→ **Input for this task**
Content starts
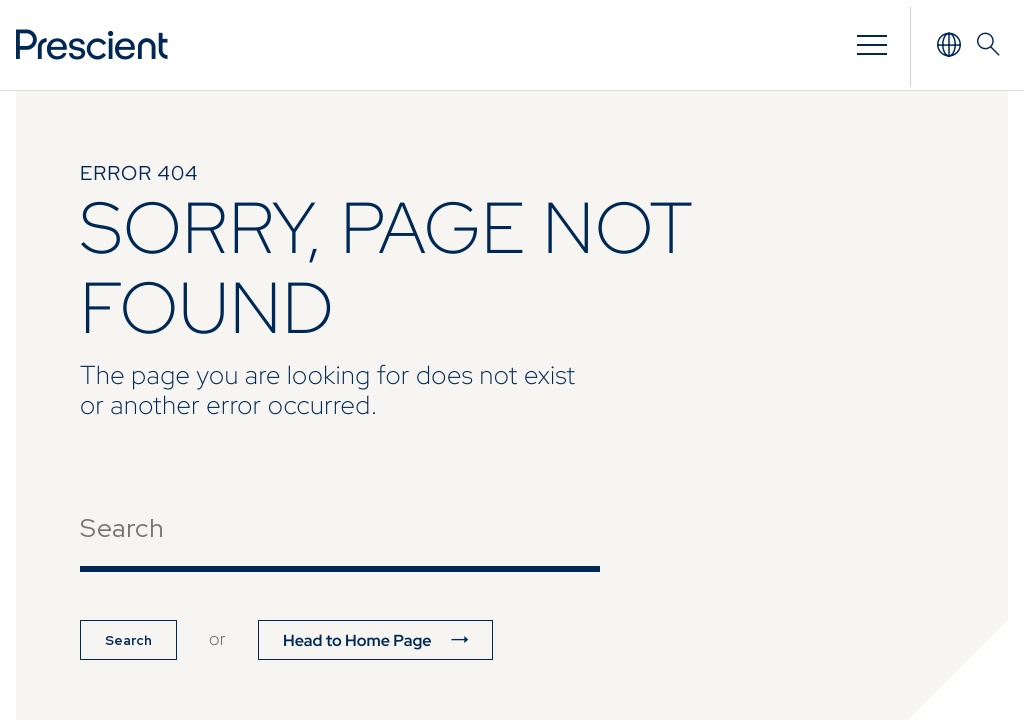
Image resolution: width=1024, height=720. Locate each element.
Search (128, 640)
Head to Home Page (357, 640)
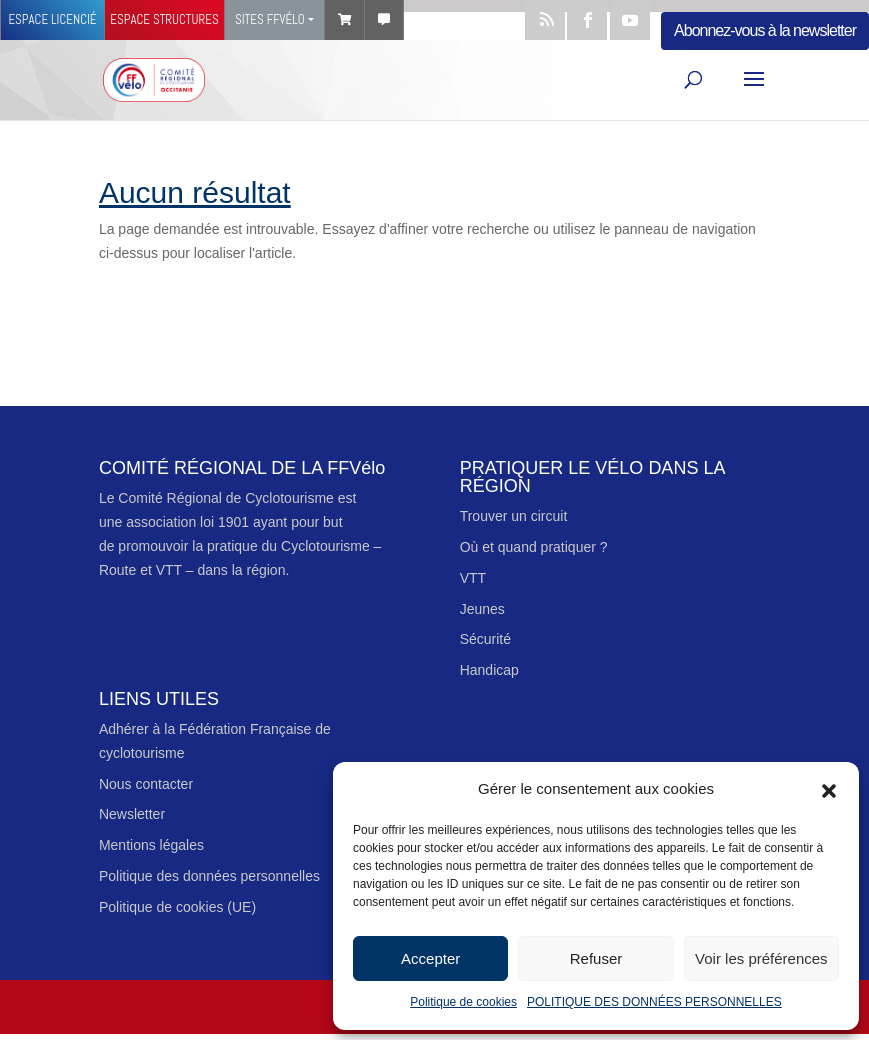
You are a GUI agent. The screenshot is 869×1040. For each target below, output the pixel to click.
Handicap (489, 670)
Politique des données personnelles (209, 876)
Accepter (430, 958)
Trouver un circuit (514, 516)
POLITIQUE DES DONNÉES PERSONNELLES (654, 1002)
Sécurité (485, 639)
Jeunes (482, 609)
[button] (829, 789)
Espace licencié (52, 19)
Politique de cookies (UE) (177, 907)
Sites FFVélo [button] (270, 19)
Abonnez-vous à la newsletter (765, 30)
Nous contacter (146, 784)
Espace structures (164, 19)
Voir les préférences (761, 958)
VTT (473, 578)
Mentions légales (151, 845)
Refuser (596, 958)
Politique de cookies (463, 1002)
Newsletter (132, 814)
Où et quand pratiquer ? (534, 547)
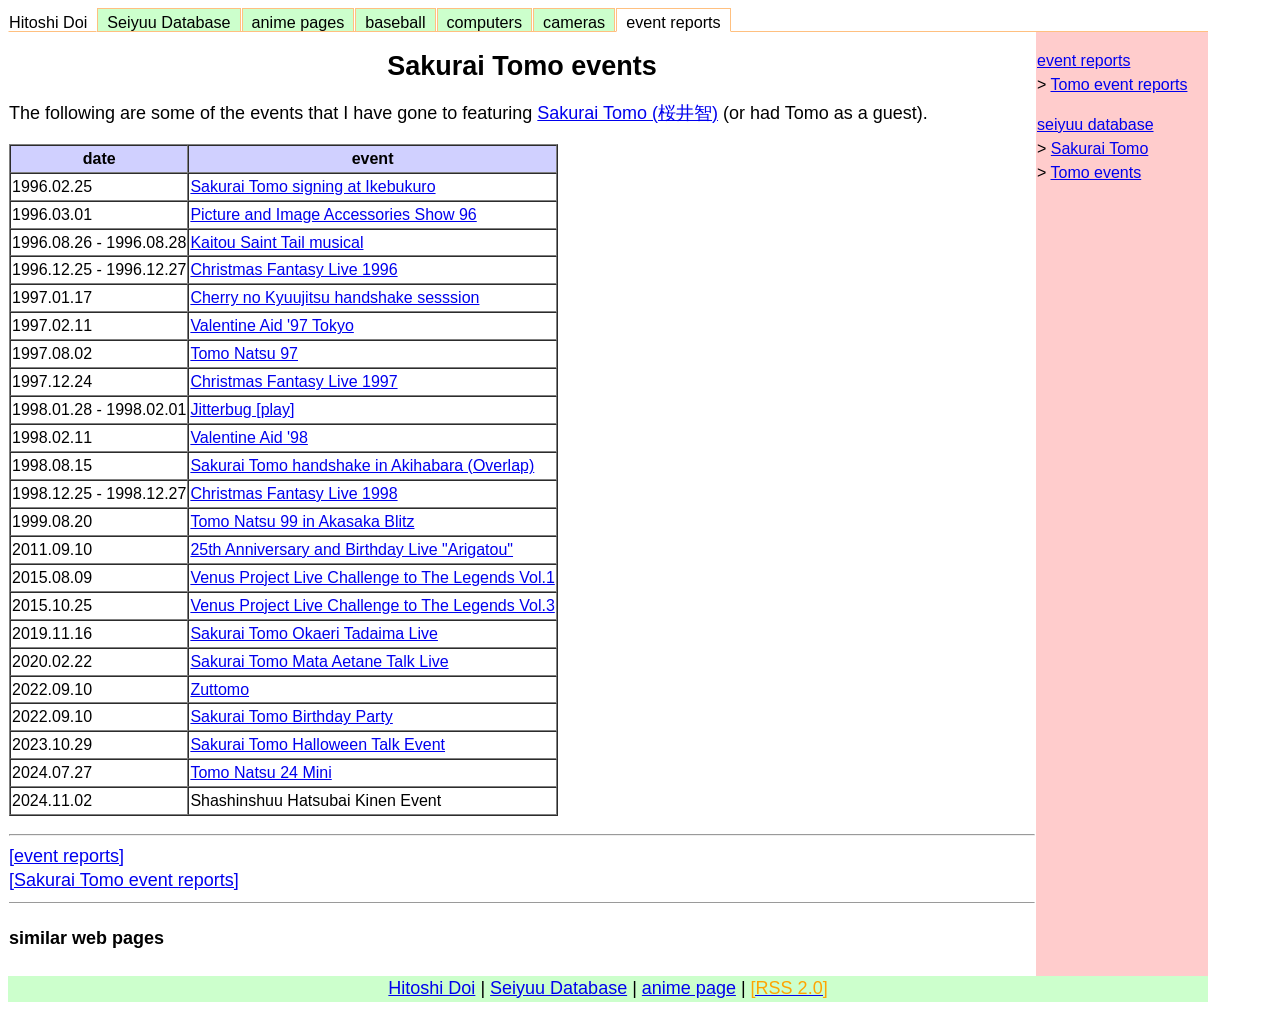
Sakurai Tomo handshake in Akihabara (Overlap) (362, 465)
Content ends
→ **Exercise brief**
Verbatim, write out the line containing "Newsletter (132, 814)" and all later lines through the end of the records, leaving every picture out.

→ **Task solution**
Newsletter (132, 814)
Où et quand pratiquer ? (534, 547)
Sakurai Tomo handshake in Akihabara (Overlap) (362, 465)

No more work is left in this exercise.